These are they that would then take out with the utmost patience, private letters, money, pocket-books, knives, dirty crumpled stamps, scraps of newspapers, broken cigarettes, pawn tickets, keys, and much else, muttering within themselves so that one could almost hear it with their lips: "What a jumble these paupers stuff their shoddy with! They do not even know that in the Houses of the Great it is not customary to fill the pockets! They do not know that the Great remove at night from their pockets such few trinkets of diamonded gold as they may contain. Where were they born or bred? To think that I should have to serve such cattle! No matter! He has brought money with him I am glad to see—borrowed, no doubt—and I will bleed him well."
Such thoughts one almost heard as one lay in the Beds of the Great despairing. Then one would see him turn one's socks inside out, which is a ritual with the horrid tribe. Then a great bath would be trundled in and he would set beside it a great can and silently pronounce the judgment that whatever else was forgiven the middle-class one thing would not be forgiven them—the neglect of the bath, of the splashing about of the water and of the adequate wetting of the towel.
All these things we have suffered, you and I, at their hands. But be comforted. They writhe in Hell with their fellows.
That man who looked us up and down so insolently when the great doors were opened in St. James' Square and who thought one's boots so comic. He too, and all his like, burn separately. So does that fellow with the wine that poured it out ungenerously, and clearly thought that we were in luck's way to get the bubbly stuff at all in any measure. He that conveyed his master's messages with a pomp that was instinct with scorn and he that drove you to the station, hardly deigning to reply to your timid sentences and knowing well your tremors and your abject ill-ease. Be comforted.

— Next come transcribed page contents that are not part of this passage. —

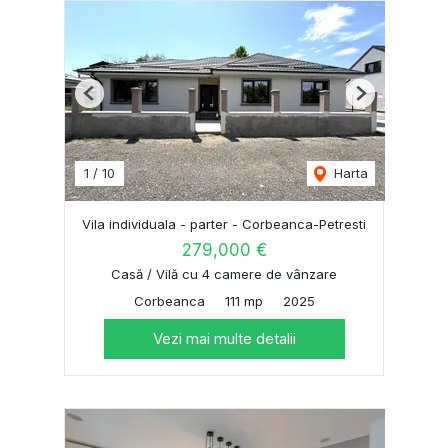
Previous
Next
1
/
10
Harta
Vila individuala - parter - Corbeanca-Petresti
279,000 €
Casă / Vilă cu 4 camere de vânzare
Corbeanca
111 mp
2025
Vezi mai multe detalii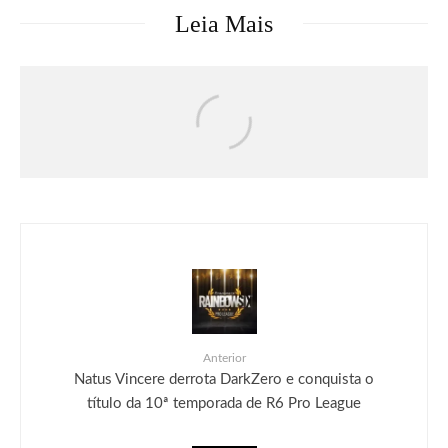
Leia Mais
Livros
Marvel
Quadrinhos
Marvel explica oficialmente o maior
poder do Demolidor (e como ele supera
o do Homem-Aranha)
Anterior
Natus Vincere derrota DarkZero e conquista o
título da 10ª temporada de R6 Pro League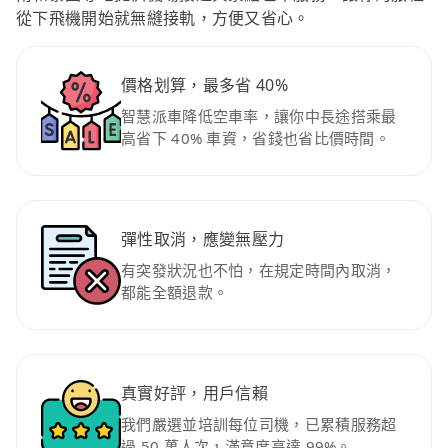
從下飛機開始就無縫接軌，方便又省心。
價格划算，最多省 40%
智慧派車降低空車率，讓你中長途搭乘最
高省下 40% 車資，省錢也省比價時間。
彈性取消，應變無壓力
有突發狀況也不怕，在規定時間內取消，
都能全額退款。
真實好評，用戶信賴
我們嚴選並培訓每位司機，已累積服務超
過 50 萬人次，滿意度高達 99%。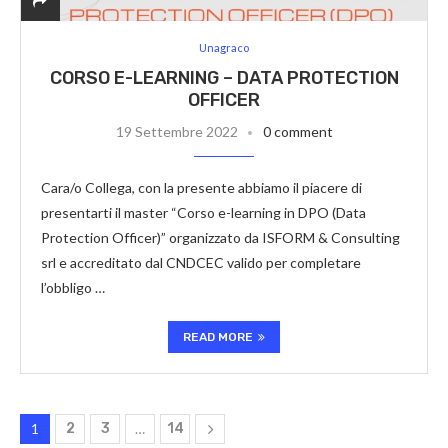
Unagraco
CORSO E-LEARNING – DATA PROTECTION
OFFICER
19 Settembre 2022
0 comment
Cara/o Collega, con la presente abbiamo il piacere di
presentarti il master “Corso e-learning in DPO (Data
Protection Officer)” organizzato da ISFORM & Consulting
srl e accreditato dal CNDCEC valido per completare
l’obbligo …
READ MORE
1
2
3
…
14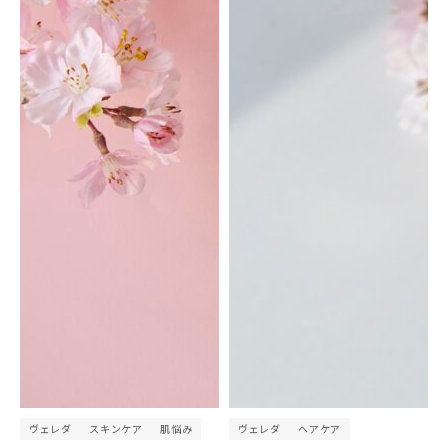
ヴェレダ
スキンケア
肌悩み
ヴェレダ
ヘアケア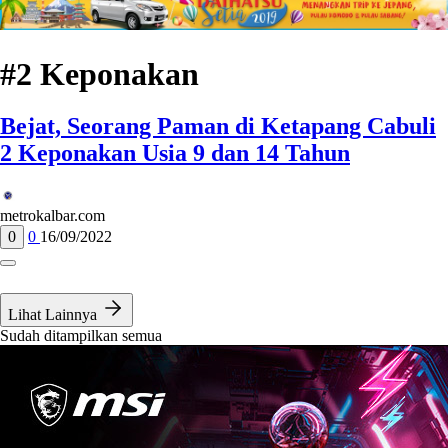
#2 Keponakan
Bejat, Seorang Paman di Ketapang Cabuli
2 Keponakan Usia 9 dan 14 Tahun
metrokalbar.com
0
0
16/09/2022
Lihat Lainnya
Sudah ditampilkan semua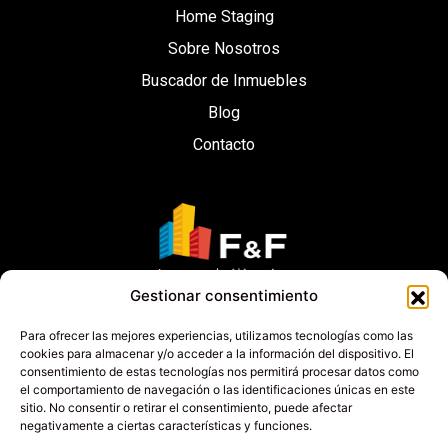
Home Staging
Sobre Nosotros
Buscador de Inmuebles
Blog
Contacto
Gestionar consentimiento
Para ofrecer las mejores experiencias, utilizamos tecnologías como las
cookies para almacenar y/o acceder a la información del dispositivo. El
consentimiento de estas tecnologías nos permitirá procesar datos como
Política de privacidad
Cookies
Aviso legal
el comportamiento de navegación o las identificaciones únicas en este
sitio. No consentir o retirar el consentimiento, puede afectar
Calle Puig Del Ravell Nº 25 Martorell 08760
negativamente a ciertas características y funciones.
(Barcelona)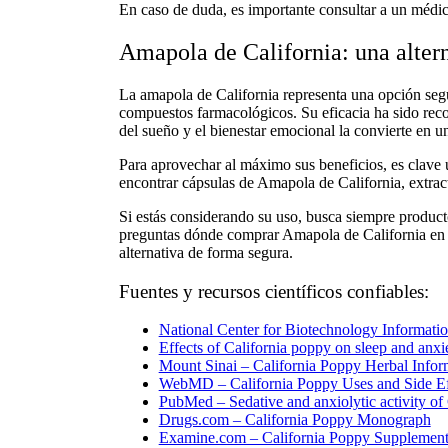
En caso de duda, es importante consultar a un médic
Amapola de California: una altern
La amapola de California representa una opción seg
compuestos farmacológicos. Su eficacia ha sido recon
del sueño y el bienestar emocional la convierte en un
Para aprovechar al máximo sus beneficios, es clave u
encontrar
cápsulas de Amapola de California
, extra
Si estás considerando su uso, busca siempre producto
preguntas
dónde comprar Amapola de California en
alternativa de forma segura.
Fuentes y recursos científicos confiables:
National Center for Biotechnology Informatio
Effects of California poppy on sleep and anxi
Mount Sinai – California Poppy Herbal Infor
WebMD – California Poppy Uses and Side Ef
PubMed – Sedative and anxiolytic activity of
Drugs.com – California Poppy Monograph
Examine.com – California Poppy Supplemen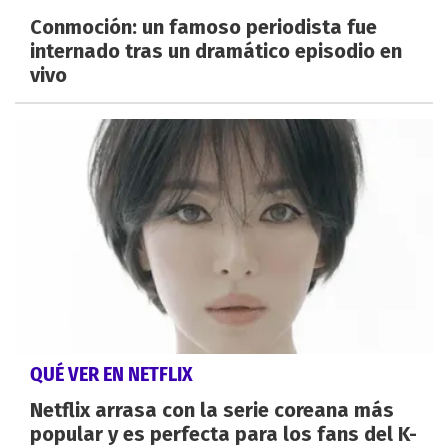
Conmoción: un famoso periodista fue
internado tras un dramático episodio en
vivo
QUÉ VER EN NETFLIX
Netflix arrasa con la serie coreana más
popular y es perfecta para los fans del K-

He too burns.
It is the custom in Hell when this last batch of scoundrels, the horsey ones, come up in batches to be dealt with by the authorities thereof, for them first to be asked in awful tones how many pieces of silver they have taken from men below the rank of a squire, or whose income was less than a thousand pounds a year, and the truth on this they are compelled by Fate to declare, whereupon, before their tortures begin, they receive as many stripes as they took florins: nor is there any defect in the arrangement of divine justice in their regard, save that the money is not refunded to us.
Cooks, housemaids, poor little scullery-maids, under-gardeners, estate carpenters of all kinds, small stable lads, and in general all those humble Servants of the Rich who are debarred by their insolent superiors from approaching the guests and neither wound them with contemptuous looks, nor follow these up by brigandish demands for money, these you will not see in this Pit of Fire. For them is reserved a high place in Paradise, only a little lower than that supreme and cloudy height of bliss wherein repose the happy souls of all who on this earth have been Journalists.
But Game-Keepers, more particularly those who make a distinction and will take nothing less than gold (nay Paper!), and Grooms of the Chamber, and all such, these suffer torments for ever and for ever. So has Immutable Justice decreed and thus is the offended majesty of man avenged.
And what, you will ask me perhaps at last, what of the dear old family servants, who are so good, so kind, so attached to Master Arthur and to Lady Jane?
Ah!... Of these the infernal plight is such that I dare not set it down!
There is a special secret room in Hell where their villainous hypocrisy and that accursed mixture of yielding and of false independence wherewith they flattered and be-fooled their masters; their thefts, their bullying of beggarmen, have at last a full reward. Their eyes are no longer sly and cautious, lit with the pretence of affection, nor are they here rewarded with good fires and an excess of food, and perquisites and pensions. But they sit hearthless, jibbering with cold, and they stare broken at the prospect of a dark Eternity. And now and then one or another, an aged serving-man or a white-haired housekeeper, will wring their hands and say: "Oh, that I had once, only once, shown in my mortal life some momentary gleam of honour, independence, or dignity! Oh, that I had but once stood up in my freedom and spoken to the Rich as I should! Then it would have been remembered for me and I should now have been spared this place—but it is too late!"